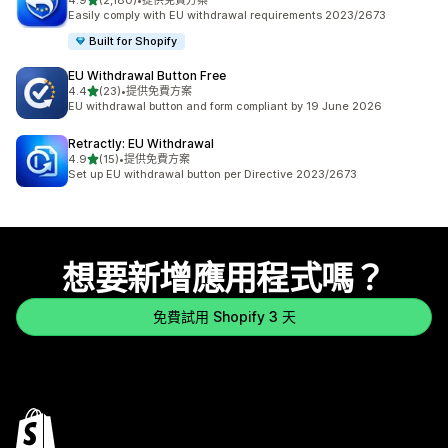
4.9
(2,180)
•
提供免費方案
共有 2180 則評價
Easily comply with EU withdrawal requirements 2023/2673
Built for Shopify
EU Withdrawal Button Free
滿分 5 顆星
4.4
(23)
•
提供免費方案
共有 23 則評價
EU withdrawal button and form compliant by 19 June 2026
Retractly: EU Withdrawal
滿分 5 顆星
4.9
(15)
•
提供免費方案
共有 15 則評價
Set up EU withdrawal button per Directive 2023/2673
想要新增應用程式嗎？
免費試用 Shopify 3 天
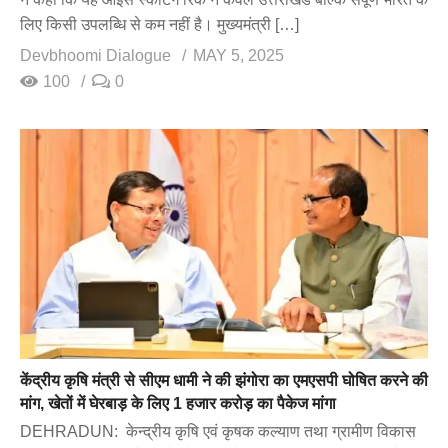
लिए किसी उपलब्धि से कम नहीं है। मुख्यमंत्री […]
Devbhoomi Dialogue
MAY 5, 2025
100
0
केंद्रीय कृषि मंत्री से सीएम धामी ने की झंगोरा का एमएसपी घोषित करने की
मांग, खेतों में घेरबाड़ के लिए 1 हजार करोड़ का पैकेज मांगा
DEHRADUN: केन्द्रीय कृषि एवं कृषक कल्याण तथा ग्रामीण विकास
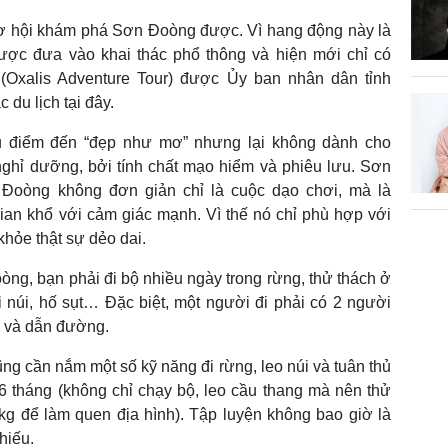
 cơ hội khám phá Sơn Đoòng được. Vì hang động này là
 được đưa vào khai thác phổ thông và hiện mới chỉ có
 (Oxalis Adventure Tour) được Ủy ban nhân dân tỉnh
du lịch tại đây.
ều điểm đến “đẹp như mơ” nhưng lại không dành cho
nghỉ dưỡng, bởi tính chất mạo hiểm và phiêu lưu. Sơn
 Đoòng không đơn giản chỉ là cuộc dạo chơi, mà là
ian khổ với cảm giác mạnh. Vì thế nó chỉ phù hợp với
khỏe thật sự dẻo dai.
g, bạn phải đi bộ nhiều ngày trong rừng, thử thách ở
i núi, hố sụt… Đặc biệt, một người đi phải có 2 người
bị và dẫn đường.
g cần nắm một số kỹ năng đi rừng, leo núi và tuân thủ
6 tháng (không chỉ chạy bộ, leo cầu thang mà nên thử
kg để làm quen địa hình). Tập luyện không bao giờ là
hiếu.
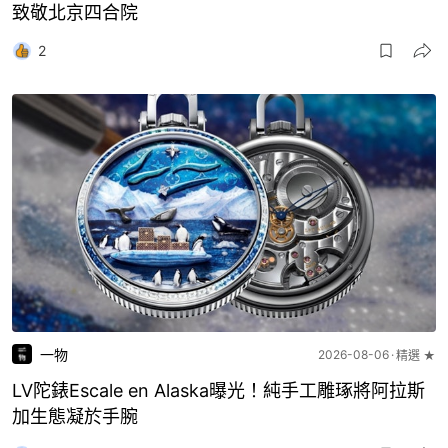
致敬北京四合院
2
一物
2026-08-06
精選 ★
LV陀錶Escale en Alaska曝光！純手工雕琢將阿拉斯
加生態凝於手腕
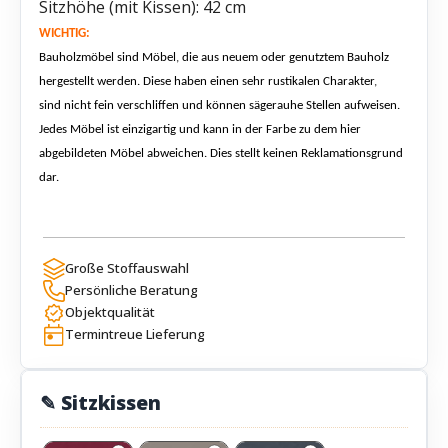
Sitzhöhe (mit Kissen): 42 cm
WICHTIG:
Bauholzmöbel sind Möbel
,
die aus neuem oder genutztem Bauholz
hergestellt werden.
Diese haben einen sehr rustikalen Charakter
,
sind nicht fein verschliffen und können sägerauhe Stellen aufweisen.
Jedes Möbel ist einzigartig und kann in der Farbe zu dem hier
abgebildeten Möbel abweichen. Dies stellt keinen Reklamationsgrund
dar.
Große Stoffauswahl
Persönliche Beratung
Objektqualität
Termintreue Lieferung
✎ Sitzkissen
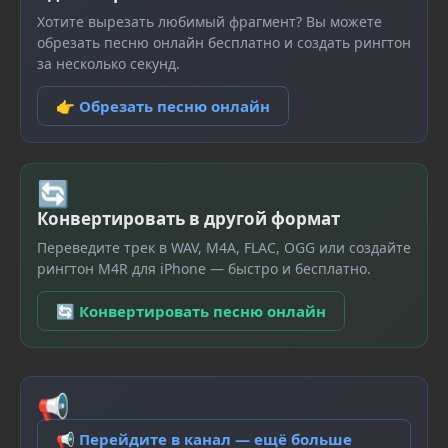
Хотите вырезать любимый фрагмент? Вы можете
обрезать песню онлайн бесплатно и создать рингтон
за несколько секунд.
👉 Обрезать песню онлайн
🔄
Конвертировать в другой формат
Переведите трек в WAV, M4A, FLAC, OGG или создайте
рингтон M4R для iPhone — быстро и бесплатно.
🔄 Конвертировать песню онлайн
📢
📢 Перейдите в канал — ещё больше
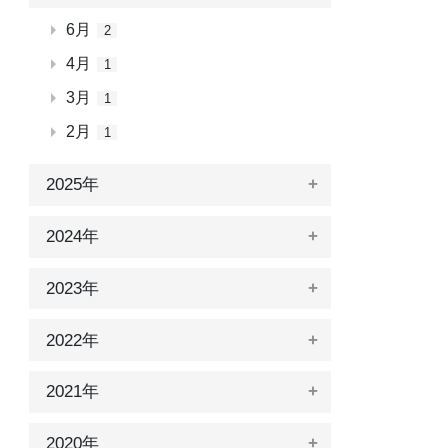
6月
2
4月
1
3月
1
2月
1
2025年
2024年
2023年
2022年
2021年
2020年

####

### Activity
Please set the data above down exactly, with the pictures removed.

### Answer below
4.9
(2,180)
•
提供免費方案
共有 2180 則評價
Easily comply with EU withdrawal requirements 2023/2673
Built for Shopify
EU Withdrawal Button Free
滿分 5 顆星
4.4
(23)
•
提供免費方案
共有 23 則評價
EU withdrawal button and form compliant by 19 June 2026
Retractly: EU Withdrawal
滿分 5 顆星
4.9
(15)
•
提供免費方案
共有 15 則評價
Set up EU withdrawal button per Directive 2023/2673
想要新增應用程式嗎？
免費試用 Shopify 3 天
लिए किसी उपलब्धि से कम नहीं है। मुख्यमंत्री […]
Devbhoomi Dialogue
MAY 5, 2025
100
0
केंद्रीय कृषि मंत्री से सीएम धामी ने की झंगोरा का एमएसपी घोषित करने की
मांग, खेतों में घेरबाड़ के लिए 1 हजार करोड़ का पैकेज मांगा
DEHRADUN: केन्द्रीय कृषि एवं कृषक कल्याण तथा ग्रामीण विकास
 cơ hội khám phá Sơn Đoòng được. Vì hang động này là
 được đưa vào khai thác phổ thông và hiện mới chỉ có
 (Oxalis Adventure Tour) được Ủy ban nhân dân tỉnh
du lịch tại đây.
ều điểm đến “đẹp như mơ” nhưng lại không dành cho
nghỉ dưỡng, bởi tính chất mạo hiểm và phiêu lưu. Sơn
 Đoòng không đơn giản chỉ là cuộc dạo chơi, mà là
ian khổ với cảm giác mạnh. Vì thế nó chỉ phù hợp với
khỏe thật sự dẻo dai.
g, bạn phải đi bộ nhiều ngày trong rừng, thử thách ở
i núi, hố sụt… Đặc biệt, một người đi phải có 2 người
bị và dẫn đường.
g cần nắm một số kỹ năng đi rừng, leo núi và tuân thủ
6 tháng (không chỉ chạy bộ, leo cầu thang mà nên thử
kg để làm quen địa hình). Tập luyện không bao giờ là
hiếu.
致敬北京四合院
2
一物
2026-08-06
精選 ★
LV陀錶Escale en Alaska曝光！純手工雕琢將阿拉斯
加生態凝於手腕
Sitzhöhe (mit Kissen): 42 cm
WICHTIG:
Bauholzmöbel sind Möbel
,
die aus neuem oder genutztem Bauholz
hergestellt werden.
Diese haben einen sehr rustikalen Charakter
,
sind nicht fein verschliffen und können sägerauhe Stellen aufweisen.
Jedes Möbel ist einzigartig und kann in der Farbe zu dem hier
abgebildeten Möbel abweichen. Dies stellt keinen Reklamationsgrund
dar.
Große Stoffauswahl
Persönliche Beratung
Objektqualität
Termintreue Lieferung
✎ Sitzkissen
Хотите вырезать любимый фрагмент? Вы можете
обрезать песню онлайн бесплатно и создать рингтон
за несколько секунд.
👉 Обрезать песню онлайн
🔄
Конвертировать в другой формат
Переведите трек в WAV, M4A, FLAC, OGG или создайте
рингтон M4R для iPhone — быстро и бесплатно.
🔄 Конвертировать песню онлайн
📢
📢 Перейдите в канал — ещё больше
6月
2
4月
1
3月
1
2月
1
2025年
2024年
2023年
2022年
2021年
2020年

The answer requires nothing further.